### ACTIVITY
Among the entries below, count the lines that contain the word "línea". Write down only the total.

### DATA UNDER STUDY
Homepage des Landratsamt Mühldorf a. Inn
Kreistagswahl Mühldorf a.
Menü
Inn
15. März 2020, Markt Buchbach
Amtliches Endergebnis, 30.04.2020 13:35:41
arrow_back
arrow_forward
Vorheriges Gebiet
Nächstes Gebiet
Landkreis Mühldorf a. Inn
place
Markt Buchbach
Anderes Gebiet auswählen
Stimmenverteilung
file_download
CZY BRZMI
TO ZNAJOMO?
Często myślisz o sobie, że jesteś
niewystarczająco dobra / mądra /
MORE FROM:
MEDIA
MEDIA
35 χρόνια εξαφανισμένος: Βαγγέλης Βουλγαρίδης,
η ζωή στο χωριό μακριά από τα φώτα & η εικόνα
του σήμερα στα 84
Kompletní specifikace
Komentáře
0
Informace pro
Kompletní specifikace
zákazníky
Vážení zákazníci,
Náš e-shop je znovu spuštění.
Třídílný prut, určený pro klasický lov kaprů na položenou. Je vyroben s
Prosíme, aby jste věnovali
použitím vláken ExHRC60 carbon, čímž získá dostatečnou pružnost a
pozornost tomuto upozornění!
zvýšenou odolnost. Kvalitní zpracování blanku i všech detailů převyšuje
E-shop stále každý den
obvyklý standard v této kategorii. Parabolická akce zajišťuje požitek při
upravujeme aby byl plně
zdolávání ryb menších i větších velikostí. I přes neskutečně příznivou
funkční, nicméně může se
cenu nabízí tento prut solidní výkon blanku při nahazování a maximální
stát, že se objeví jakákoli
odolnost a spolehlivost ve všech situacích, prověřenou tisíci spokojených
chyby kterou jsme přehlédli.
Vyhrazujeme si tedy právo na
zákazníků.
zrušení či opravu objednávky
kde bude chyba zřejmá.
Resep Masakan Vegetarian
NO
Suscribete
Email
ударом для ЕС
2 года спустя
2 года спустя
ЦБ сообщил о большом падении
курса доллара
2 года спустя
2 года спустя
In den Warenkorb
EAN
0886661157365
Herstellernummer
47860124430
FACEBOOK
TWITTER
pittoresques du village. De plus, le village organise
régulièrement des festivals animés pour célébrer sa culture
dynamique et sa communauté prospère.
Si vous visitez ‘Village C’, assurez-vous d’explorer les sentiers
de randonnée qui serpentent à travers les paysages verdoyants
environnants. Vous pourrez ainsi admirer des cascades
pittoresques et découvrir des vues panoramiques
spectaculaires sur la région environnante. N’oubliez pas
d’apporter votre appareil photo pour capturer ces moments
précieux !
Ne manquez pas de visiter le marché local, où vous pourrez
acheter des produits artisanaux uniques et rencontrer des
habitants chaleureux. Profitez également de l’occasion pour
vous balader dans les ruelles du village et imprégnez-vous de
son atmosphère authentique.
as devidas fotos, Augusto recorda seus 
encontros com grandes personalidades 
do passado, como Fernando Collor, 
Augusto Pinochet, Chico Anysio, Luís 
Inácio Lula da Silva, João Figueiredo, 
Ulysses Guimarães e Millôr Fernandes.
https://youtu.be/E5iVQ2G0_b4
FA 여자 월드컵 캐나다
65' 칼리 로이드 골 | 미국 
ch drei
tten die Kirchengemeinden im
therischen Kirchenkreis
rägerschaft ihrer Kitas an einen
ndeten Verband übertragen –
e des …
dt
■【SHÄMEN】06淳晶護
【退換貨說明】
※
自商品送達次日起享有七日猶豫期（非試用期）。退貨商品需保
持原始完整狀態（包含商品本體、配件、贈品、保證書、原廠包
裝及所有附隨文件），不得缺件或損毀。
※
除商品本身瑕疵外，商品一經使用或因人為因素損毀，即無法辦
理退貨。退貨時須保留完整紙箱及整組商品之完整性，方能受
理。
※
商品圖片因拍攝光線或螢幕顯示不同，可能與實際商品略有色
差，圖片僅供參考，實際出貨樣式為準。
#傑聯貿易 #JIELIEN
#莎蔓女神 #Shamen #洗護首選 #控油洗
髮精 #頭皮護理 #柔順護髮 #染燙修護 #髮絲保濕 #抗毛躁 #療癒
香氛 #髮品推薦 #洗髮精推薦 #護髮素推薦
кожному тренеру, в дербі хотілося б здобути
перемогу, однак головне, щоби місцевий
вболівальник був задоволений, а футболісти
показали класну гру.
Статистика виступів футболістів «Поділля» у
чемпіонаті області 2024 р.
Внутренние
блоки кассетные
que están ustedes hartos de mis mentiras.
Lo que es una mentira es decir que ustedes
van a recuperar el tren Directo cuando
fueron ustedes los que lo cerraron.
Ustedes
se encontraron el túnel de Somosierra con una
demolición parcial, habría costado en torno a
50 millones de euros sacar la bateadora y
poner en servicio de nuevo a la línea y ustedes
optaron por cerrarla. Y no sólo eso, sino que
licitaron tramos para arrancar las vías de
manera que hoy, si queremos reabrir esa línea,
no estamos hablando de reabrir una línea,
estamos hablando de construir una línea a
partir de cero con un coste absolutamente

### SOLVED PROBLEM
4